Я спешно продолжал свой путь, пока не наступила полная темнота, вынудившая меня дожидаться восхода Луны. В ожидании мне оставалось только углубиться в размышления о целесообразности моей погони. Возможно, что я сам, подобно нервной женщине, придумал несуществующие опасности, и что при встрече с Поуэлем все мои опасения разрешатся громким смехом. Однако я не был склонен к чувствительности, а чувство долга, к чему бы оно ни вело, было для меня своего рода фетишем на протяжении всей моей жизни, возможно, именно этому принципу я обязан всеми почестями, которыми удостоили меня три республики, а равно и орденами, и дружеским расположением, которым одарил меня старый могущественный император, а также и некоторые другие, менее именитые властители, на службе которых я состоял.
Около девяти часов Луна светила уже достаточно ярко, и я мог продолжать свой путь; без особого труда я довольно быстро продвигался вперед по тропинке, местами пуская коня легкой рысью. Около полуночи я добрался до водоема, у которого, как я знал, Поуэль предполагал сделать привал. Я выехал на это место совершенно неожиданно для себя и нашел его совершенно пустынным, без малейших признаков недавнего пребывания здесь человека.
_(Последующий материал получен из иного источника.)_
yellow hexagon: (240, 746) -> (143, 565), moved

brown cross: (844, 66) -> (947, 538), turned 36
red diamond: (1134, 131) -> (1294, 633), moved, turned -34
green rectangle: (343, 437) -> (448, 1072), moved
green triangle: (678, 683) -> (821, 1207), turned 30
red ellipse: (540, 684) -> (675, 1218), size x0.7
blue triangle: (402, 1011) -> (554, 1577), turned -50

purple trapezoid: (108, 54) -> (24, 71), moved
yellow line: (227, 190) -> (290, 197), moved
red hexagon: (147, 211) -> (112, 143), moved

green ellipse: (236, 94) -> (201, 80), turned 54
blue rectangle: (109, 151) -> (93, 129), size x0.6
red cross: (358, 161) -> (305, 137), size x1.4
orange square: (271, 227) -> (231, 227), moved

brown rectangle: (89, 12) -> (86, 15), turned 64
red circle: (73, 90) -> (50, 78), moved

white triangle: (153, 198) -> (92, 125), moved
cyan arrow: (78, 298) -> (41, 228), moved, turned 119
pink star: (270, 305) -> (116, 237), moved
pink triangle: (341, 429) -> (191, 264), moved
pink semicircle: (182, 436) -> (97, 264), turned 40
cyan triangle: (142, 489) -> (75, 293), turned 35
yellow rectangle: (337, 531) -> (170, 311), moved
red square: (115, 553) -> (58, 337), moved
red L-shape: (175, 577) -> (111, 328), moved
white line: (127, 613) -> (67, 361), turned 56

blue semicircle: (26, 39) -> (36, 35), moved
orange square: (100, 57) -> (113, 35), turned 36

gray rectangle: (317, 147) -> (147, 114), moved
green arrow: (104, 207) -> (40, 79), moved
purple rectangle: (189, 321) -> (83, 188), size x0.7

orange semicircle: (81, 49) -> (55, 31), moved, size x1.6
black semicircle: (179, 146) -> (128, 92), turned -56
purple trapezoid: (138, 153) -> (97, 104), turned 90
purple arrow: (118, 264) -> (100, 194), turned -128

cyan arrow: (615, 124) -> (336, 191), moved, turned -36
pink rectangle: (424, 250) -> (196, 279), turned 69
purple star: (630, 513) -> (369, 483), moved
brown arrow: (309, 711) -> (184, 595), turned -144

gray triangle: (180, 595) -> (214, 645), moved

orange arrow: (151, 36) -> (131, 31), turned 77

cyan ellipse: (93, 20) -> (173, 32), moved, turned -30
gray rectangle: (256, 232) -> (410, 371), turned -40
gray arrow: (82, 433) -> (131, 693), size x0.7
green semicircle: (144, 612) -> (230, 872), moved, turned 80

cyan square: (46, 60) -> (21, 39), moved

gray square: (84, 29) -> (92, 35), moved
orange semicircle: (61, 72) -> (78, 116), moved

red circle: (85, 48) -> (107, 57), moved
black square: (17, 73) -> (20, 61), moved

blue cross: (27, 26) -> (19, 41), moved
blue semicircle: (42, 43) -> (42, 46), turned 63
Я заметил, что следы преследующих всадников, – а в том, что это были преследователи, я был теперь совершенно убежден, – шли все время за следами Поуэля, лишь с коротким перерывом на остановку у водоема, и все время скорость их движения оставалась равной скорости движения Поуэля.
Теперь я знал совершенно определенно, – что преследователи были апачи, и что они намеревались захватить Поуэля живым, чтобы насладиться его мучениями. Поэтому, несмотря на опасность дороги, я галопом погнал коня в надежде догнать краснокожих варваров раньше, чем они настигнут моего друга.
Дальнейшие мои размышления были прерваны отзвуком выстрелов, раздавшихся далеко впереди меня. Я понял, что в данный момент Поуэль нуждается во мне больше, чем когда-либо, и я немедленно пустил лошадь бешеным карьером вверх по узкой горной тропе.
Я проскакал целую милю или даже больше, не слыша ни одного звука. Внезапно тропинка оборвалась и перешла в небольшое открытое плоскогорье, вблизи которого возвышалась вершина горы. Чтобы выбраться на это плоскогорье, мне пришлось проехать через узкий проход, у конца которого я остановился, как вкопанный, так как зрелище, представившееся теперь моим глазам, наполнило мою душу изумлением и ужасом.
Небольшая полоска равнины сплошь белела индейскими шатрами. Посредине лагеря с полтысячи краснокожих воинов сгрудились вокруг какого-то предмета. Внимание их было приковано к нему настолько, что они не заметили моего приближения, и я мог бы с легкостью повернуть назад под темные своды ущелья и, таким образом, ускользнуть от них. Однако то обстоятельство, что мысль эта возникла у меня лишь на другой день, лишает меня права на звание героя, которым, в противном случае, повествование об этом эпизоде могло бы меня наградить.
Не думаю, что я был создан из материала, из которых делаются герои, так как из всех тех многочисленных случаев, когда свершаемые мною поступки ставили меня лицом к лицу со смертью, я не могу припомнить ни одного, когда возможность иного образа действия, нежели предпринятый мною, открылся бы мне ранее, чем через много часов. Разум мой, по-видимому, устроен таким образом, что я подсознательно следую велению чувства долга, не прибегая к утомительным мозговым процессам. Во всяком случае, я никогда не сожалел, что трусость не является принадлежностью моей натуры.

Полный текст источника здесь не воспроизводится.